497 Greenwich Street sale was off a low ball?

 
Page Six thinks so
The Manhattan loft #7A at 497 Greenwich Street closed on April 16, just less than a month after going to contract. Not many Manhattan residential real estate agents make Page Six (I hope), but that august source seems to think this sale happened after a low-ball bid by a pair of married agents:
We put in [low] offers on about eight units in different buildings," said …, who bought their $2.9 million TriBeCa condo at 497 Greenwich St. sight unseen. "I knew the building, I knew the line, and it was in the neighborhood we wanted ." There was also a rush to get the deal done: … is pregnant with their first child and due in mid-May. [brackets in original]

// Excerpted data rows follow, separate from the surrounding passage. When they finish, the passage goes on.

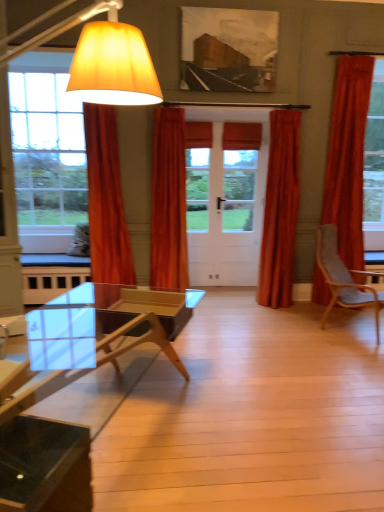 Question: Should I look upward or downward to see velvet orange curtain at right, placed as the 1th curtain when sorted from right to left?

Choices:
 (A) up
 (B) down

Answer: (A)

Question: Is the position of satin orange curtain at center, positioned as the 2th curtain in right-to-left order, less distant than that of gray fabric chair at right?

Choices:
 (A) no
 (B) yes

Answer: (A)

Question: Is gray fabric chair at right completely or partially inside satin orange curtain at center, the third curtain when ordered from left to right?

Choices:
 (A) no
 (B) yes

Answer: (A)

Question: Is satin orange curtain at center, the third curtain when ordered from left to right, outside of gray fabric chair at right?

Choices:
 (A) yes
 (B) no

Answer: (A)

Question: Can you confirm if satin orange curtain at center, positioned as the 2th curtain in right-to-left order, is thinner than gray fabric chair at right?

Choices:
 (A) no
 (B) yes

Answer: (B)

Question: From a real-world perspective, is satin orange curtain at center, positioned as the 2th curtain in right-to-left order, over gray fabric chair at right?

Choices:
 (A) yes
 (B) no

Answer: (A)

Question: Can you confirm if satin orange curtain at center, positioned as the 2th curtain in right-to-left order, is positioned to the left of gray fabric chair at right?

Choices:
 (A) no
 (B) yes

Answer: (B)

Question: Is gray fabric chair at right at the right side of matte yellow fabric lampshade at left?

Choices:
 (A) no
 (B) yes

Answer: (B)

Question: Is gray fabric chair at right bigger than matte yellow fabric lampshade at left?

Choices:
 (A) no
 (B) yes

Answer: (A)

Question: Is gray fabric chair at right positioned beyond the bounds of matte yellow fabric lampshade at left?

Choices:
 (A) yes
 (B) no

Answer: (A)

Question: Is matte yellow fabric lampshade at left surrounded by gray fabric chair at right?

Choices:
 (A) no
 (B) yes

Answer: (A)

Question: From the image's perspective, is gray fabric chair at right located above matte yellow fabric lampshade at left?

Choices:
 (A) yes
 (B) no

Answer: (B)

Question: Does gray fabric chair at right appear on the left side of matte yellow fabric lampshade at left?

Choices:
 (A) yes
 (B) no

Answer: (B)

Question: Considering the relative positions of velvet orange curtain at left, acting as the first curtain starting from the left, and velvet orange curtain at right, placed as the 1th curtain when sorted from right to left, in the image provided, is velvet orange curtain at left, acting as the first curtain starting from the left, to the right of velvet orange curtain at right, placed as the 1th curtain when sorted from right to left, from the viewer's perspective?

Choices:
 (A) no
 (B) yes

Answer: (A) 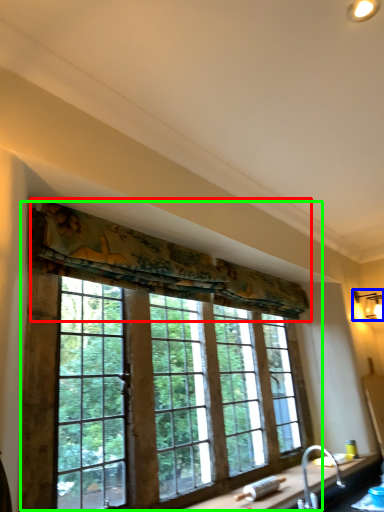 Question: Considering the real-world distances, which object is farthest from curtain (highlighted by a red box)? light fixture (highlighted by a blue box) or window (highlighted by a green box)?

Choices:
 (A) light fixture
 (B) window

Answer: (A)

 (h/t Curbed.com, yesterday) (We will have to trust the editorial policies of that august source for the validity of adding "[low]" to modify the 8 offers.)
 
Since the most recent asking price was $3.2mm, I am not sure that buying at $2.9mm indicates a true "low ball" offer under current market conditions. But I quibble …. What’s really interesting is the history before the most recent asking price stimulated a contract.
 
shooting for the moon, hitting a street light
There was not a long history for this listing, but there was some drama: it started at $3.8mm on December 2, then took off two weeks leading into Christmas, then dropped to $3.5mm on January 21, and to $3.2mm on February 18. That is a pretty serious set of drops in only 11 weeks — 15.8% — compounded (if that’s the right word) by a negotiation ending in yet another 9.4% off the last list.
 
Net, net, the sellers took $900k less than where they started, a 24% ‘discount’. But that is still not the most interesting discount in this loft’s history.
 
2005 all over again (more or less)
The sellers also took a 6.6% hit off their original purchase price of $3,105,662, which was the first sale of this unit, in January 2006. (This loft must have been one of the later ones to close in this new development in which closings started in October 2004.) If both sales of this loft were market-appropriate (rather than being anomalous), that would put the current value of the loft (expressed in calendar terms) as late 2005, or so.
 
These sellers are my Sellers Of The Day for having (1) dropped nearly 16% off ask in 11 weeks, then (2) negotiating another 9.4% off the last ask, all after (3) having paid more than $200k more in January 2006 than they got in selling in April 2009. (Sorry sellers: there is no actual ‘prize’ for being the MLG SOTD, but you did move on with your lives.)